Your Full Name
Your Full Address
Your City, State and Zip
Your Phone Number with Area Code
Insurance Provider’s Name
Insurance Provider’s Address
Insurance Provider’s City, State, Zip
Dear Insurance Provider (insert name of insurance provider contact),
I am appealing your decision for denying my medically needed weight-loss surgery. My height and weight are (height) (weight) and my BMI is (BMI). As statistics show and as medical doctors, you must be aware that diet and exercise help, but as a long term resolution to permanent weight-loss only 5 percent of people succeed. I am well aware of the risks with this surgery, but I believe the risks of being affected by obesity outweigh the risks of surgery.
I am (age)-years-old and have been overweight since I was about (age)-years-old. I have been on diets my whole life, having some success, but would always gain the weight back I lost, plus more. I will list the diets I have been on, but never kept any documentation because I could not have known at the time the insurance company would require it. Nor did I know that until this fairly new surgery even became an option for me, I would have to document weight-loss before getting the surgery.
- Weight Watchers
- Schick weight-loss clinic (to the extreme of being shocked when eating bad foods)
- Quick weight-loss clinic
- Susan Powter book and diet
- Richard Simmons diet and exercise tapes
- Cyber Vision behavioral modification tapes
- Medically supervised diet and shots with a psychiatrist
- Cabbage soup diet
- Redux pills, under a medical doctor’s care
- Overeaters Anonymous
- Slim Fast
- Protein Power Book Diet
(List all diets and weight-loss products used.

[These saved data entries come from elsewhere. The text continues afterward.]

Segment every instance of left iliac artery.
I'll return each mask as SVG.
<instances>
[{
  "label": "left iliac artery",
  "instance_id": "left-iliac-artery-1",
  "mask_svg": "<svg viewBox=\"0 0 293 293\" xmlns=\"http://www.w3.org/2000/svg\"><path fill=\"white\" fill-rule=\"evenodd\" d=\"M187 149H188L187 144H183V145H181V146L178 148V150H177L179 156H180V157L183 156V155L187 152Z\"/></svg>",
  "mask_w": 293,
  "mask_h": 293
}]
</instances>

If possible, include documentation.)
Currently, I am being monitored by my doctor, not necessarily being weighed once a month, but keeping a close eye on me. Again, I did not know it was required by my insurance for approval of the surgery.
I am not quite sure of how many years I have had (name of insurance company) insurance, but it has been many years for sure, much before they changed their requirement for documented medical weight-loss. I have attached some of my medical records that I feel are pertinent to weight-loss.

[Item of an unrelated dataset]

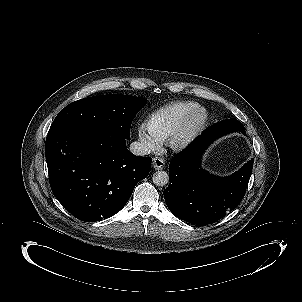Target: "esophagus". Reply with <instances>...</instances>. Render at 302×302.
<instances>
[{"mask_svg": "<svg viewBox=\"0 0 302 302\" xmlns=\"http://www.w3.org/2000/svg\"><path fill=\"white\" fill-rule=\"evenodd\" d=\"M165 166V161L163 158L161 157H155L153 158V161H152V167L155 169V170H161L163 169Z\"/></svg>", "mask_w": 302, "mask_h": 302, "instance_id": "esophagus-1", "label": "esophagus"}]
</instances>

I have many co-morbid diseases, such as (high blood pressure, high cholesterol, poor circulation, acid reflux, pains in my joints and now have been diagnosed with diabetes, sleep apnea and asthma). I am on Cardizem, Accupril, HTCZ, Synthroid, (for goiter), Zantac, Naproxen, Advair and Albuterol inhalers and soon to be on a CPU machine.
(Discuss everything about how morbid obesity affects your life. Below, please find examples.)

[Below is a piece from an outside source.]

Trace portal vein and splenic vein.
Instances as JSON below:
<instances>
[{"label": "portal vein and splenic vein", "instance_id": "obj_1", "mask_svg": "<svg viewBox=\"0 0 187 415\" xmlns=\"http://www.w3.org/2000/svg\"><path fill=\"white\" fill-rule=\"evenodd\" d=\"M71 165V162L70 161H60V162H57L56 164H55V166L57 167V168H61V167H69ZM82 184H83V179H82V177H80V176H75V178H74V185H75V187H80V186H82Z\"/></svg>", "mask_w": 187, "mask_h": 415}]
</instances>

Being affected by severe obesity puts a strain on everything I do. I cannot walk very far without getting out of breath, I cannot tie my shoes, fit in small seats whether in airplanes, seats in an office waiting room, theater, ball park or restaurant, wherever they may be. I am embarrassed of what I look like. I lack self confidence. I am not functioning to my full potential at work. I am always tired to the point of falling asleep at my desk. It takes me twice as long to do many things. I have no energy. I want to be more active and be able to do the things normal sized people do. I do not want to die. I know this surgery will be a life saver for me. Please reconsider your decision and save my life.